For centuries, if not millennia, indigenous Amazonian shamans have used ayahuasca to heal the physical, emotional and spiritual ills of their communities. This visionary brew contains the psychoactive compound DMT, as well as other chemicals called monoamine oxidase inhibitors (MAOIs) which block the enzymes in the human body that normally break down DMT before it reaches the brain.

Like many psychedelics, DMT interacts with serotonin receptors in the brain in order to elevate mood and enhance emotional wellbeing. Because of this, the compound has been successfully used to treat psychological disorders like depression and post-traumatic stress disorder (PTSD), though much more research is needed in order to illuminate the neurobiological mechanisms behind this therapeutic effect.


Our research with DMT

As part of the Beckley/Imperial collaboration, we have obtained fascinating results from our first ever placebo-controlled investigation of the effects of DMT on human brain activity.

The aims of the study were:

1) To determine how DMT affects EEG recorded brain activity

2) To establish the relationship between these brain activity measures, the real-time progression of the subjective experience and parallel changes in plasma levels of DMT

3) To map more finely between brain and experience through the use of micro-phenomenological interviews, which promote detailed chronological accounts of subjective experiences, while reducing biases commonly associated with first person reports.

Brain activity recorded during the peak of the DMT experience confirmed what we previously observed with other compounds such as LSD, i.e. a decrease in alpha frequencies (which are the main frequencies involved in normal consciousness) and an increase in signal complexity (put forward as a marker of state of consciousness, increasing from deep anaesthesia, to sleep, and to awake state).

However, the neural signature of the DMT experience included an increase in delta and theta waves, which are normally present during sleep, particularly when we dream.
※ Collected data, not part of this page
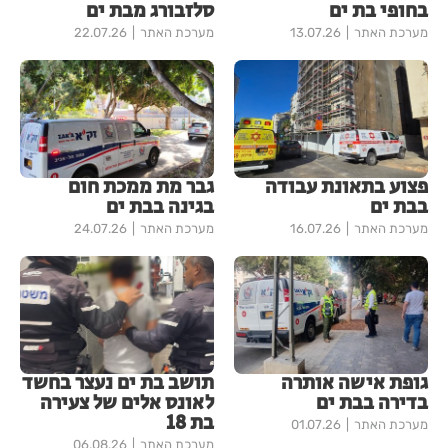
בחופי בת ים
סלזבורג מבת ים
מערכת האתר
13.07.26
מערכת האתר
22.07.26
פצוע בתאונת עבודה
גבר מת ממכת חום
בבת ים
בגינה בבת ים
מערכת האתר
16.07.26
מערכת האתר
24.07.26
גופת אישה אותרה
תושב בת ים נעצר בחשד
בדירה בבת ים
לאונס אלים של צעירה
בת 18
מערכת האתר
01.07.26
מערכת האתר
06.08.26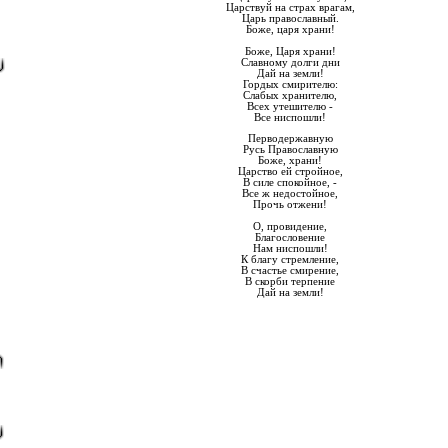
Царствуй на страх врагам,
Царь православный.
Боже, царя храни!
Боже, Царя храни!
Славному долги дни
Дай на земли!
Гордых смирителю:
Слабых хранителю,
Всех утешителю -
Все ниспошли!
Перводержавную
Русь Православную
Боже, храни!
Царство ей стройное,
В силе спокойное, -
Все ж недостойное,
Прочь отжени!
О, провидение,
Благословение
Нам ниспошли!
К благу стремление,
В счастье смирение,
В скорби терпение
Дай на земли!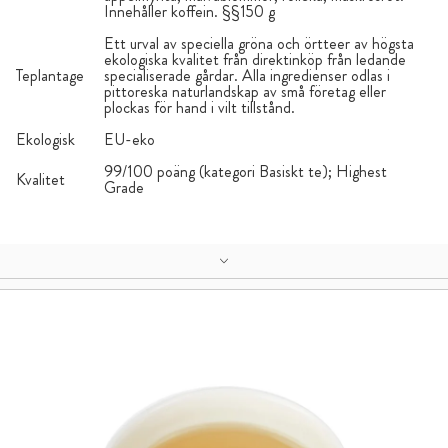
Innehåller koffein. §§150 g
Ett urval av speciella gröna och örtteer av högsta
ekologiska kvalitet från direktinköp från ledande
Teplantage
specialiserade gårdar. Alla ingredienser odlas i
pittoreska naturlandskap av små företag eller
plockas för hand i vilt tillstånd.
Ekologisk
EU-eko
99/100 poäng (kategori Basiskt te); Highest
Kvalitet
Grade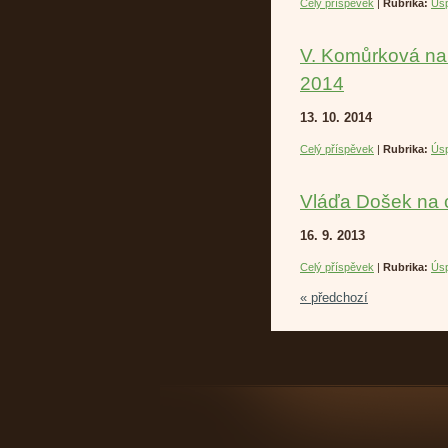
Celý příspěvek
|
Rubrika:
Úsp
V. Komůrková na 
2014
13. 10. 2014
Celý příspěvek
|
Rubrika:
Úsp
Vláďa Došek na c
16. 9. 2013
Celý příspěvek
|
Rubrika:
Úsp
« předchozí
These changes have not been reported with other compounds such as psilocybin and LSD, and may reflect the complete immersive state that is unique to DMT (and 5-MeO-DMT).

Functional MRI was also used to record the changes in brain activity during the DMT experience. Results obtained using this imaging modality shows us how DMT alters the interaction between key brain networks, and enables a comparison to previously obtained results from our psilocybin and LSD studies.


Our research with ayahuasca

Studies carried out by the Beckley/Sant Pau Research Programme have revealed that ayahuasca use leads to an increase in several key traits associated with mindfulness, such as ‘decentering’, which refers to the ability to observe one’s thoughts and feelings in an objective and non-judgmental way. This, in turn, has been shown to help sufferers of depression, anxiety, grief and PTSD to overcome their conditions.

Our brain-imaging studies have revealed how ayahuasca reduces the control of a brain network called the default mode network, and provide compelling evidence that this may be behind the brew’s therapeutic power. Intriguingly, we also showed how certain compounds in ayahuasca stimulate the birth of new neurons from stem cells in a petri dish. This opens the door to the possibility of using ayahuasca to regenerate damaged brain cells, potentially pointing the way to a new pathway to treating Alzheimer’s and dementia.